Record extracts:
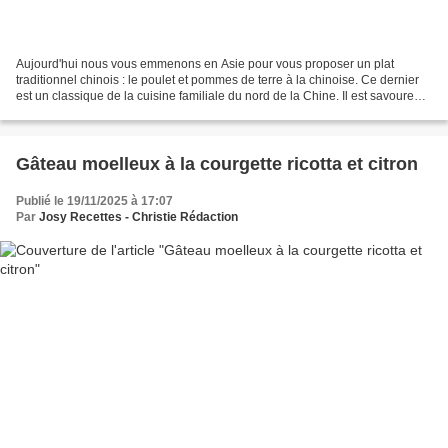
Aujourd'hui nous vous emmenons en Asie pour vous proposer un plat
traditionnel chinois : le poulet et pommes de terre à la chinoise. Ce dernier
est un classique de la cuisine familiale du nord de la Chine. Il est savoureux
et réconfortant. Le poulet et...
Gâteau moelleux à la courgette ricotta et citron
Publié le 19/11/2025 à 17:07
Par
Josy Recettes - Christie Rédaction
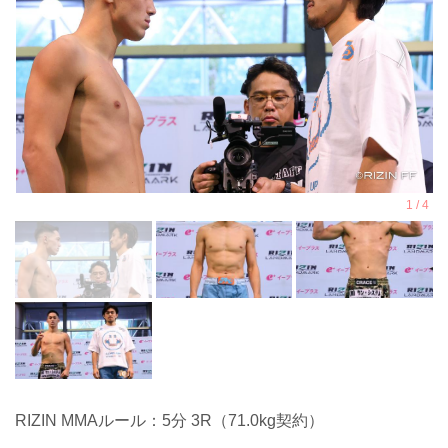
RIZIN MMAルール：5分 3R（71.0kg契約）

Task statement: Wherever a line above contains "poulet", copy that line.

The answer:
traditionnel chinois : le poulet et pommes de terre à la chinoise. Ce dernier
et réconfortant. Le poulet et...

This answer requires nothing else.